There is a common understanding of grief: a deep sorrow that comes with the death of a friend or other loved one. And while this is one way in which grief can show up in our lives, grief isn’t necessarily only a process we go through after death.
In fact, grief is really just the process of adjusting to a new normal after a major change or loss.
What does that mean?
What that means, is that grief comes at all sorts of points in our lives. There are many types of loss that aren’t death that we should allow ourselves to grieve fully. These types of change or loss can be:
- A breakup or divorce
- Moving away from a home you love
- Losing a job
- Ending a friendship
- Losing out on opportunities or experiences
- Planning for a major life change (moving, going to school, taking a new job), only for it to not work out in the end
All of these things are major changes and losses. While it may seem silly to grieve the loss of a job, grief is our natural emotional response to loss and not letting ourselves grieve the things that seem “less” than death or illness actually does us a disservice. Ignoring the grief that comes with all sorts of changes and loss doesn’t actually help us to move on from them–in fact just the opposite.
What happens when we don’t let ourselves grieve?
When we don’t allow ourselves to grieve and mourn loss and change, it actually takes us longer to “get over” those things. Halting the process of grief doesn’t mean we skip over it, it just means we keep ourselves stuck in a place where we need to grieve, but are ignoring that emotional need.
Disrupting our natural response to loss doesn’t erase the loss, and it doesn’t make the loss easier to deal with. And it can actually have major negative effects on our overall health and well being including:
- Increased irritability
- Persistent feeling of numbness
- Increased likelihood of turning to self-harming behaviors
- Physical illness
Why this matters now:
Right now as a culture we are experiencing a collective grief on multiple levels.
There is the obvious grief that comes with so many friends, neighbors, family members, and community members getting sick or passing, but that isn’t the only way COVID-19 has created loss and change in our lives.
Schools are closed which means high school students don’t get to attend their prom, or their graduation. Community events are being cancelled. The ways in which we connect with one another in the summer (concerts, local festivals and arts events) are being cancelled. Local businesses we love are suffering, changing the landscape of our community.
And while they may seem like small problems in comparison to the widespread illness across the world–we are still allowed to grieve them. And in fact we should grieve them.
They are important sacrifices to make in the current state of the world, and they are big losses that have an emotional impact on us. Try holding those thoughts in your head at the same time.
If you are feeling sad because you cannot attend your graduation, or you had to postpone your wedding, or you won’t be able to visit friends from other places indefinitely, that is 100% valid.
When we ignore the emotional impact these losses have on us and our mental health and well being, we don’t help anyone.

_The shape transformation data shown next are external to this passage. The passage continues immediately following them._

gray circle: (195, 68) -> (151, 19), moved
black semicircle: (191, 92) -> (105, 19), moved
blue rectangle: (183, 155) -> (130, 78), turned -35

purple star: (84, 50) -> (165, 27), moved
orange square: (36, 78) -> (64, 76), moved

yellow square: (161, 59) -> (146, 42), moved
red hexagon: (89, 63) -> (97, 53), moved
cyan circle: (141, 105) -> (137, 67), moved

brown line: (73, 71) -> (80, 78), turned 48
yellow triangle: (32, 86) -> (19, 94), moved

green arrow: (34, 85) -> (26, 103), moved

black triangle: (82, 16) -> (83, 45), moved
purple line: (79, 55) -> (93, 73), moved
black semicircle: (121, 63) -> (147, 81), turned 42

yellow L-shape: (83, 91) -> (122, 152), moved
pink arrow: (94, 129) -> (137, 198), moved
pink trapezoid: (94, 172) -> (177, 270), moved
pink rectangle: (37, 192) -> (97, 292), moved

But when we sit with those losses and let ourselves feel them, the negative impact they have on us in the long run is lessened. Instead of carrying them with us always, we give ourselves space to feel and to heal. Without acknowledgment there is no space to feel, to heal, or to move on.
So how can we let ourselves grieve these losses?

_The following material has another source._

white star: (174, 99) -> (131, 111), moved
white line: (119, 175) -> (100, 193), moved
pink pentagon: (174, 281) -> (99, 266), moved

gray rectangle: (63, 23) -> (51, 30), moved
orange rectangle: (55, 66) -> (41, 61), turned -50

Stop ignoring your feelings because “others have it worse”:
Of course others have it worse. Others will probably have it worse, somewhere in the world. But ignoring your own feelings doesn’t actually help any of these people.

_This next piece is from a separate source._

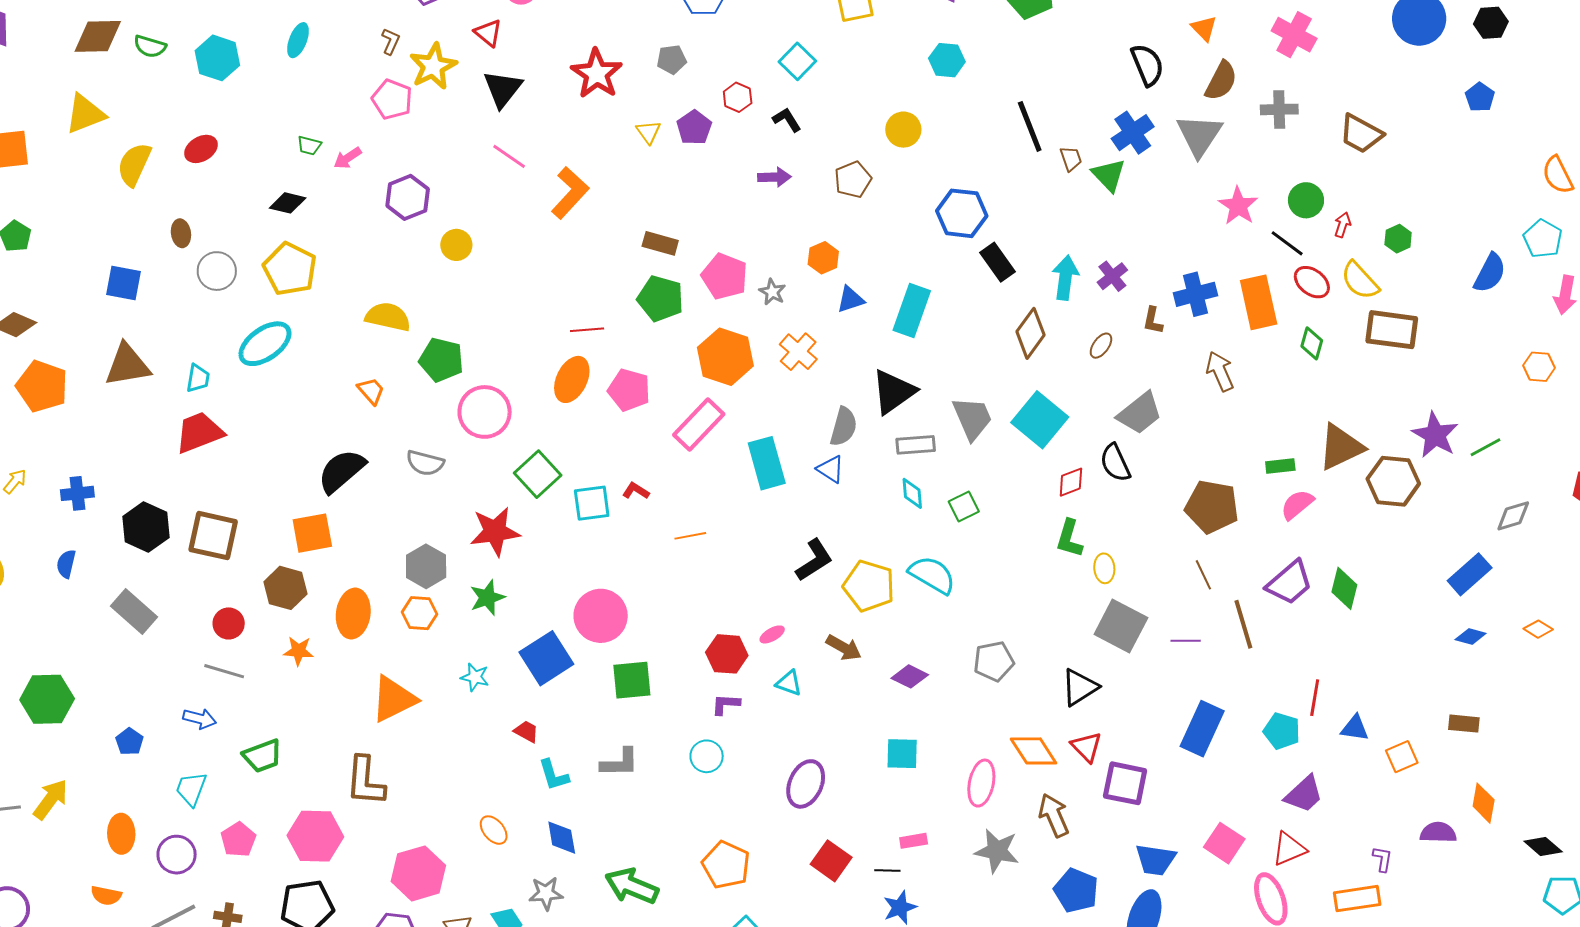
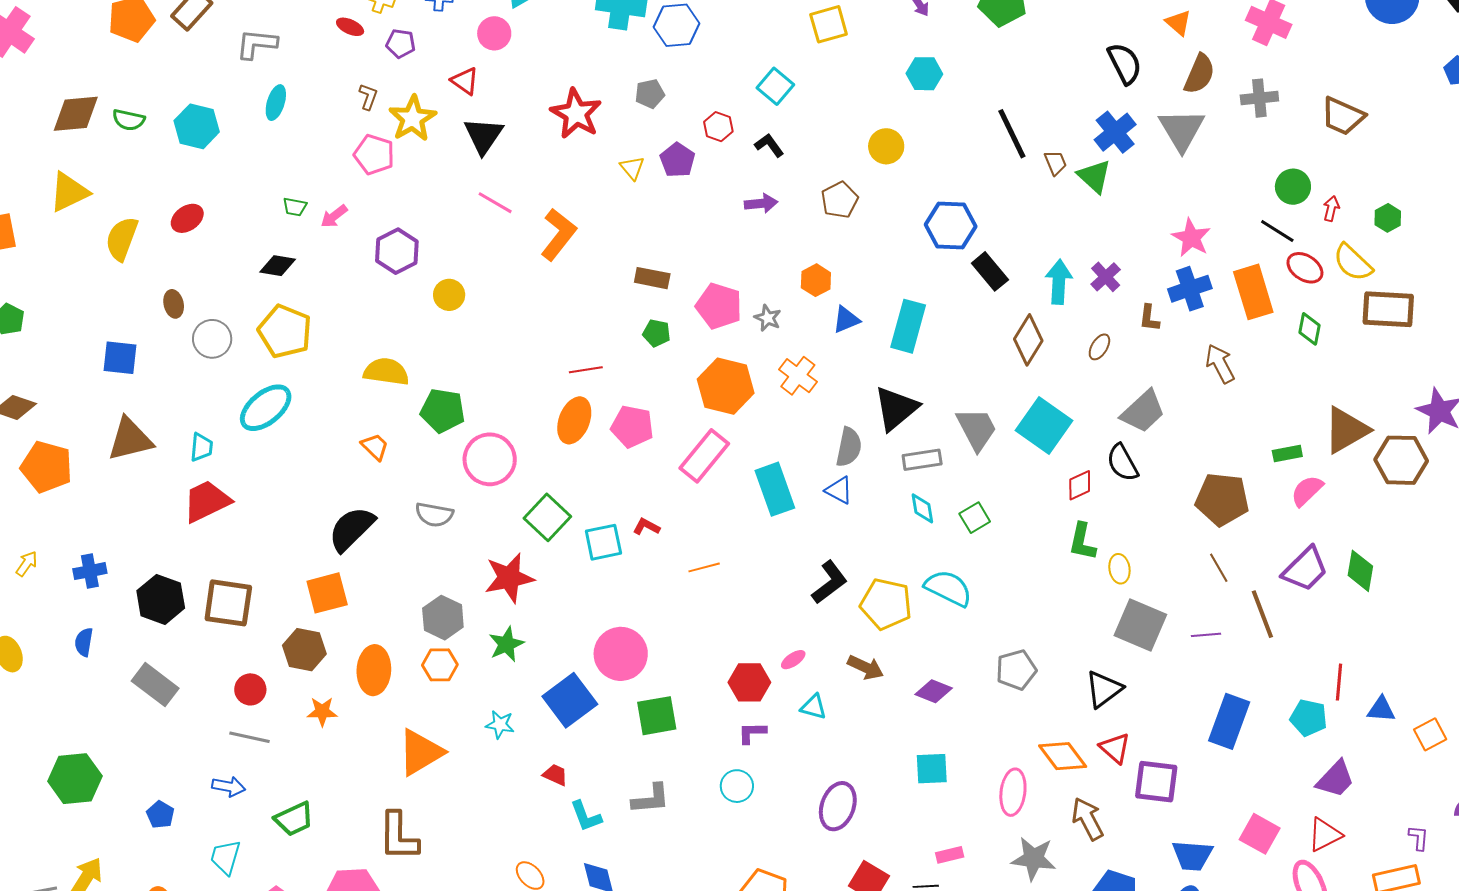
pink star: (1238, 206) -> (1191, 238), moved
green pentagon: (660, 299) -> (657, 333), size x0.6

Imagine a friend was telling you about losing a job they loved. Would you tell them to suck it up because others have it worse? Probably not. You would give them the space to be upset about losing something they loved. Give yourself that same space.
Give yourself intentional time to sit with your feelings:
Maybe you do this through journaling. Maybe you do this by talking it out with a friend. Maybe you do it by putting on sad music, and singing along loudly–recognizing your own feelings of grief and sorrow in the music without ignoring it or minimizing it.
No matter how you decide to sit with your feelings, really be intentional about it. Don’t gloss over what you’re feeling. Give space (through a journal or a conversation with a friend) to say exactly how you’re feeling. Getting it out, expressing it in some way, helps to lessen the burden of it.